Ten-year-old David Adey raised money to have a pair of 'buddy benches” installed at C.C. Laughlin Elementary in Corner Brook.
Ten-year-old David Adey raised money to have a pair of 'buddy benches” installed at C.C. Laughlin Elementary in Corner Brook. - Submitted

Ten-year-old David Adey of Corner Brook was so touched when he heard about “buddy benches” that he decided to raise money to have at least two benches installed on the playground at his school.

“It’s a bench that you can sit on if you have no one to play with. We’ll have (students) walking around on patrol, and if they see someone sitting on the bench, we’ll go see if they want to play or have a chat,” the astute 10-year-old explained during a phone interview on Nov. 8.

David is a Grade Five student at C.C. Loughlin Elementary School.

He learned about buddy benches during Vacation Bible School (VBS) at Westside Tabernacle Pentecostal Church this past summer.

David talked to his parents (Christine and Ian Adey) about the benches and his fundraising idea.

The family then took the idea to C.C. Loughlin principal, Helen Coleman, and to Westside Tabernacle’s pastor, Jeremy Simms.

Both the school and the church supported his idea.

On Nov. 8 the school held a “hat day” to raise money for David’s project. David said he came up with the idea.

“You could wear a hat and a hood (to school). If you wore one thing you paid a dollar. If you wore both, you paid two dollars,” David said later in the day.

The fundraiser brought in over $300.

Christine Adey said she thought her son’s buddy bench idea was a great one. Buddy benches are good for younger children, she said, and they also teach older students like her son about leadership roles in their school.

C.C. Loughlin principal Helen Coleman said the buddy bench project helps students realize the importance of being a friend as well as the importance of inclusion and belonging.

“At a younger age, sometimes, you have children who have no problems making friends and you have children that are very shy. So, this gives them the knowledge that, if they want to sit on the bench, somebody will come and talk to them or sit with them.”

Coleman said the buddy patrol team which the school will put in place is an important part of the initiative.

“We want to make sure that the child sitting on the bench is seen and the buddy patrol will also help instill responsibility, community spirit and leadership within (the students) in our school,” Coleman said.

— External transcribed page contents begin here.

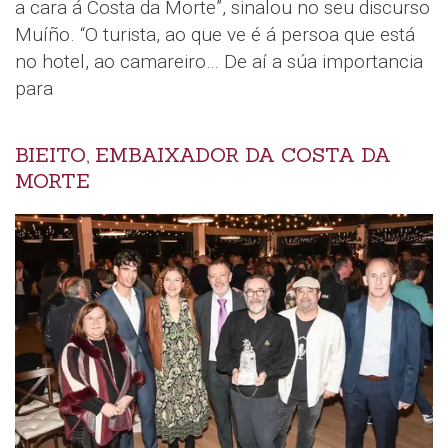
a cara á Costa da Morte”, sinalou no seu discurso
Muíño. “O turista, ao que ve é á persoa que está
no hotel, ao camareiro… De aí a súa importancia
para
BIEITO, EMBAIXADOR DA COSTA DA
MORTE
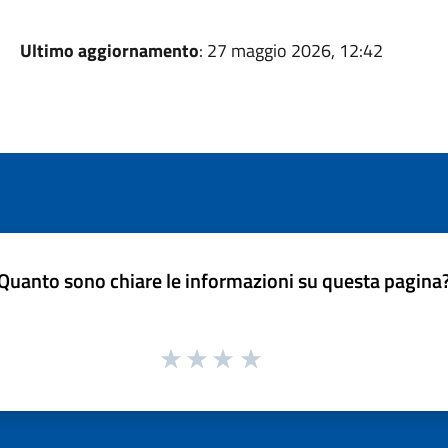
Ultimo aggiornamento
: 27 maggio 2026, 12:42
Quanto sono chiare le informazioni su questa pagina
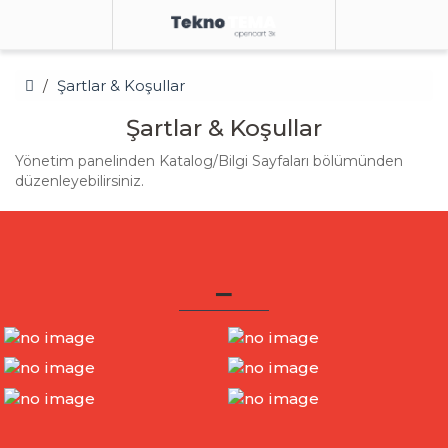
Şartlar & Koşullar
Şartlar & Koşullar
Yönetim panelinden Katalog/Bilgi Sayfaları bölümünden
düzenleyebilirsiniz.
_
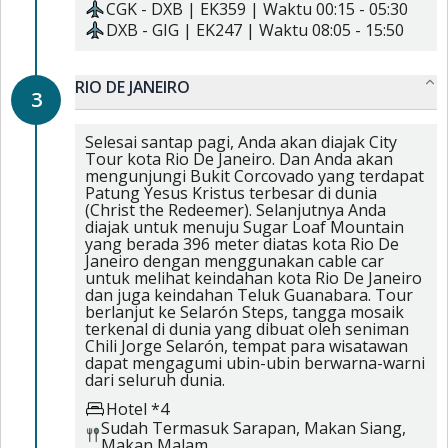
CGK
-
DXB
|
EK359
| Waktu
00:15
-
05:30
DXB
-
GIG
|
EK247
| Waktu
08:05
-
15:50
RIO DE JANEIRO
3
Selesai santap pagi, Anda akan diajak City
Tour kota Rio De Janeiro. Dan Anda akan
mengunjungi Bukit Corcovado yang terdapat
Patung Yesus Kristus terbesar di dunia
(Christ the Redeemer). Selanjutnya Anda
diajak untuk menuju Sugar Loaf Mountain
yang berada 396 meter diatas kota Rio De
Janeiro dengan menggunakan cable car
untuk melihat keindahan kota Rio De Janeiro
dan juga keindahan Teluk Guanabara. Tour
berlanjut ke Selarón Steps, tangga mosaik
terkenal di dunia yang dibuat oleh seniman
Chili Jorge Selarón, tempat para wisatawan
dapat mengagumi ubin-ubin berwarna-warni
dari seluruh dunia.
Hotel *4
Sudah Termasuk
Sarapan,
Makan Siang,
Makan Malam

Four-hundred students attend C.C. Loughlin.

Coleman said the school is grateful to Westside Pentecostal for its $1,000 donation towards the school’s first two buddy benches which will be placed outdoors in the K-3 area and the Grades 4-6 area.

Simms said the church’s VBS draws over 200 students and upwards to 100 volunteers.

After David learned about the buddy bench, Simms said, he was eager to bring the bench to his school.

Simms said the church was delighted to support the idea.

“We value children and what they bring to a church... We don’t see David as a child, we see him as a leader in our church. And if we can bless our communities through our schools... we want to do that,” Simms said.

How will David feel once the benches are installed on the school grounds?

“It’s going to make me feel proud,” he said.